## Brief:
Output the data below exactly as it is, dropping the pictures from your copy.

*** Input records ***

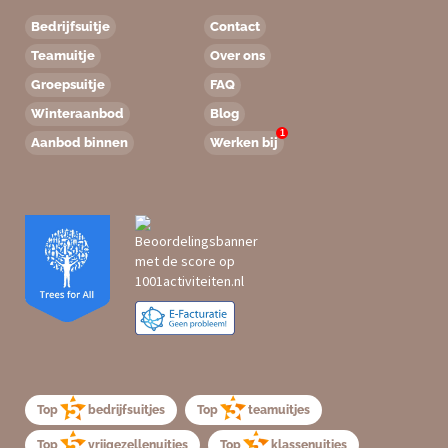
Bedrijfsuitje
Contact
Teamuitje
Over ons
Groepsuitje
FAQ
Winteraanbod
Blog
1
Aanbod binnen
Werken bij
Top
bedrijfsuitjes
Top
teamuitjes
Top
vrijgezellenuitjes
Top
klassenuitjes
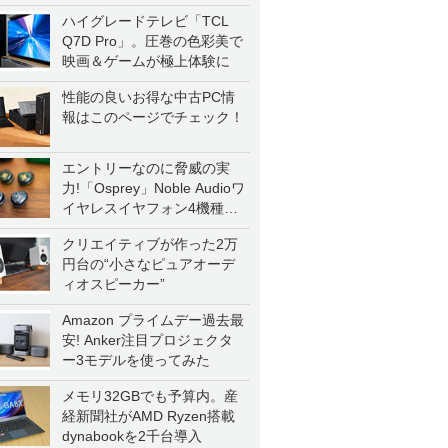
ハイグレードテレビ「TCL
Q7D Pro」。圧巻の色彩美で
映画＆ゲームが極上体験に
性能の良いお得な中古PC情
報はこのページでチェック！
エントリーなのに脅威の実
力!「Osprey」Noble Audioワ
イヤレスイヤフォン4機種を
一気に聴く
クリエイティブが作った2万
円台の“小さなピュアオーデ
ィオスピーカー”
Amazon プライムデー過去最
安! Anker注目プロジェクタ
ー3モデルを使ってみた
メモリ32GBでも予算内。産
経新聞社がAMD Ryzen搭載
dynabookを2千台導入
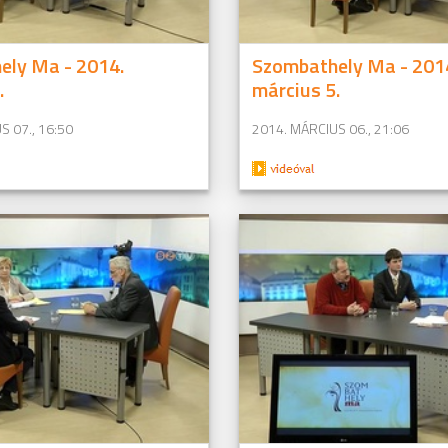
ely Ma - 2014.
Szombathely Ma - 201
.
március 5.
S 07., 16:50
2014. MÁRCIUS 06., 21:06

*** End of Input records ***

## Problem solution:
Bedrijfsuitje
Contact
Teamuitje
Over ons
Groepsuitje
FAQ
Winteraanbod
Blog
1
Aanbod binnen
Werken bij
Top
bedrijfsuitjes
Top
teamuitjes
Top
vrijgezellenuitjes
Top
klassenuitjes
ハイグレードテレビ「TCL
Q7D Pro」。圧巻の色彩美で
映画＆ゲームが極上体験に
性能の良いお得な中古PC情
報はこのページでチェック！
エントリーなのに脅威の実
力!「Osprey」Noble Audioワ
イヤレスイヤフォン4機種を
一気に聴く
クリエイティブが作った2万
円台の“小さなピュアオーデ
ィオスピーカー”
Amazon プライムデー過去最
安! Anker注目プロジェクタ
ー3モデルを使ってみた
メモリ32GBでも予算内。産
経新聞社がAMD Ryzen搭載
dynabookを2千台導入
ely Ma - 2014.
Szombathely Ma - 201
.
március 5.
S 07., 16:50
2014. MÁRCIUS 06., 21:06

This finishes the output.